Abstract

A retrospective study of 514 consecutive patients whose intracranial pressure (ICP) was monitored after elective supratentorial or infratentorial surgery is reported. Of the 412 patients operated on in the supratentorial region, 76 (18.4%) had a postoperative sustained ICP elevation exceeding 20 torr. Abnormally high ICP occurred after 13 (12.7%) of the 102 infratentorial operations. Risk factors for postoperative ICP elevation were: resection of glioblastoma in 27.2% of cases, repeat surgery in 42.9% of cases, and protracted surgery (greater than 6 hours) in 41.7% of cases. Of the 89 patients with elevated ICP, 47 (52.8%) had an associated clinical deterioration. In 19 of these, the rise in ICP occurred before this deterioration was noticed, leading as a rule to quick diagnostic and management response. In eight patients clinical deterioration was noticed before the rise in ICP, and in 20 it happened simultaneously. The higher the level of ICP elevation, the greater were the chances of associated deterioration.
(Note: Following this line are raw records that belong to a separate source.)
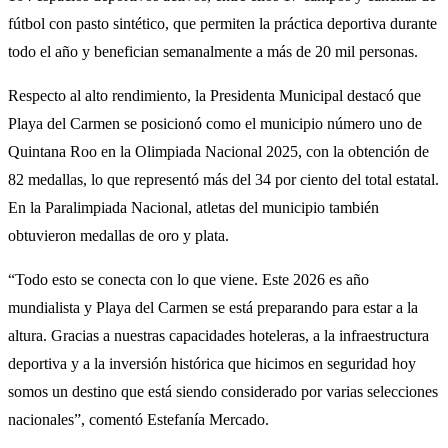
fútbol con pasto sintético, que permiten la práctica deportiva durante
todo el año y benefician semanalmente a más de 20 mil personas.
Respecto al alto rendimiento, la Presidenta Municipal destacó que
Playa del Carmen se posicionó como el municipio número uno de
Quintana Roo en la Olimpiada Nacional 2025, con la obtención de
82 medallas, lo que representó más del 34 por ciento del total estatal.
En la Paralimpiada Nacional, atletas del municipio también
obtuvieron medallas de oro y plata.
“Todo esto se conecta con lo que viene. Este 2026 es año
mundialista y Playa del Carmen se está preparando para estar a la
altura. Gracias a nuestras capacidades hoteleras, a la infraestructura
deportiva y a la inversión histórica que hicimos en seguridad hoy
somos un destino que está siendo considerado por varias selecciones
nacionales”, comentó Estefanía Mercado.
The most common findings on computerized tomography scanning in 35 of 89 patients with elevated ICP were brain edema (19 cases) and bleeding in the tumor bed (15 cases). Mannitol, thiopental, additional hyperventilation, and reintubation (in patients who were previously extubated) were used to reduce ICP, in addition to surgical decompression whenever indicated. Thirteen patients with raised ICP and clinical deterioration underwent reoperation. The postoperative infection rate was 1.2% (six cases). In only one patient could infection be attributed to ICP monitoring. It was concluded that ICP monitoring is advantageous in the immediate postoperative management after elective intracranial surgery and is almost risk-free. It should therefore be used liberally, especially when risk factors for ICP elevation can be identified prior to the end of surgery.